The verb for the earnings-related word is found:
e_words = [w for w in doc if w.text in earnings_words]
def get_verb(w):
h = w
while True:
if h.pos_ == 'VERB' and h.dep_ != 'aux':
break
h = h.head
return h
e_verbs = {w:get_verb(w) for w in e_words}
for e, v in e_verbs.items():
print(e.text, v.text)
earnings increase
The verb for the forward-looking word is similarly found:
f_words = [w for w in doc if w.text in forward_words]
f_verbs = {w:get_verb(w) for w in f_words}
for f, v in f_verbs.items():
print(f.text, v.text)
will increase
Because "earnings" (the earnings-related word) and "will" (the forward-looking word) share the verb "increase", we can understand that the forward-looking language is being used to discuss the earnings-related topic.
Note that we ignored verbs with dependency "aux" in the above. Auxiliary verbs modify other verbs; they are not the principal verb of the subject-verb pair that we are looking for. However, auxiliary verbs are important because they help us verify forward-looking language. English does not have a formal future tense. Rather, future actions are indicated by auxiliary phrases. For instance, "this year's earnings increase" is in the present tense whereas "next year's earnings will increase". In the latter case, the verb "increase" is modified by the auxiliary verb "will". Auxiliary verbs do not always indicate a future tense; their presence is more nuanced. For example:
sent1 = 'XYZ had expected earnings to increase last year.'
sent2 = 'XYZ expected earnings to increase next year.'
In sent1
, "had" modifies "expected" to place it in the past tense.

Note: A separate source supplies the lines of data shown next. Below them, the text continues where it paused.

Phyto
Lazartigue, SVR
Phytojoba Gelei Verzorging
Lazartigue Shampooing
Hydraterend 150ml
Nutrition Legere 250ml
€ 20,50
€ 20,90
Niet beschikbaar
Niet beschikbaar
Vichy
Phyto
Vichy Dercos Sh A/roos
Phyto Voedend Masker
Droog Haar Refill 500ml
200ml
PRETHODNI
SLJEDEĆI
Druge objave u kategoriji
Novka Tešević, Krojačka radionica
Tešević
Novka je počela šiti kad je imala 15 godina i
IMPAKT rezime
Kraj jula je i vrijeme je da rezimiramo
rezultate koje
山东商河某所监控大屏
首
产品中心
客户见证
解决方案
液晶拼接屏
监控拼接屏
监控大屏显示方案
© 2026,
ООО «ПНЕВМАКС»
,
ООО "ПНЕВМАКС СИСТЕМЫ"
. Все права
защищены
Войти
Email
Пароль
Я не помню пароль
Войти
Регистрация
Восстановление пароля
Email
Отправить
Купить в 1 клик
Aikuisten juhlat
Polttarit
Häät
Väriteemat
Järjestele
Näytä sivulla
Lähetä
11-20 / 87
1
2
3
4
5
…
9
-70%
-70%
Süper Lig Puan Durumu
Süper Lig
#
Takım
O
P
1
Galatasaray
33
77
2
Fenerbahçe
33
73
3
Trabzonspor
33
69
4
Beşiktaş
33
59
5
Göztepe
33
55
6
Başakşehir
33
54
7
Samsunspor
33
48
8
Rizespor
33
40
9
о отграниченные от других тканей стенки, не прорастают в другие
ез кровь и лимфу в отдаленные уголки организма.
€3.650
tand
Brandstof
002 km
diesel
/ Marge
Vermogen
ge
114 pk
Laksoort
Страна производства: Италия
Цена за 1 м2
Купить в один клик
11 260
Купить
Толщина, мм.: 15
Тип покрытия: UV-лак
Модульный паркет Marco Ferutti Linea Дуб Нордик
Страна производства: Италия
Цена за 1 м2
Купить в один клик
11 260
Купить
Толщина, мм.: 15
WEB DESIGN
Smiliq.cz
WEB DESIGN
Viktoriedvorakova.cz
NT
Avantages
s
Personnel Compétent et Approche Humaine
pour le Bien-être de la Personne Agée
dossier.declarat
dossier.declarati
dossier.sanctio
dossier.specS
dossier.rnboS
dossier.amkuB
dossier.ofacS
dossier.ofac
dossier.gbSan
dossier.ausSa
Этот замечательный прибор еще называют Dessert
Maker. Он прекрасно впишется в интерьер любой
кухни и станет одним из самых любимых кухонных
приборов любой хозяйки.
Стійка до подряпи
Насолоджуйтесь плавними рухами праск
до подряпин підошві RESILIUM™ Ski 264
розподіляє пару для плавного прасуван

In sent2
, the lack of a auxiliary modifier on "expected" leaves it in the present tense; because "expected" is understood to be about future events, we know that the present tense of this word discusses future events.
What remains is to determine whether the forward-looking statement about an earnings-related topic is being given by management. We don't, for instance, wish to include forecasts made by analysts. To determine the speaker in the sentence, we need to find other subjects in the sentence. The word "earnings" in sent
is the subject for "increase" whereas the noun phrase "XYZ" is the subject for "announced". These two verbs are linked together (they are causal compliments). We begin by mapping each verb to a subject:
def get_subjMap(doc):
subj_map = {}
for s in doc.sents:
for w in s:
if w.dep_ == 'nsubj':
subj_map.update({w.head: w})
return subj_map
subj_map = get_subjMap(doc)
for v, w in subj_map.items():
print(w, v)
XYZ announced earnings increase
Then, starting at the verb we discovered earlier (and saved in e_verbs
), we look for related subject-verb phrases.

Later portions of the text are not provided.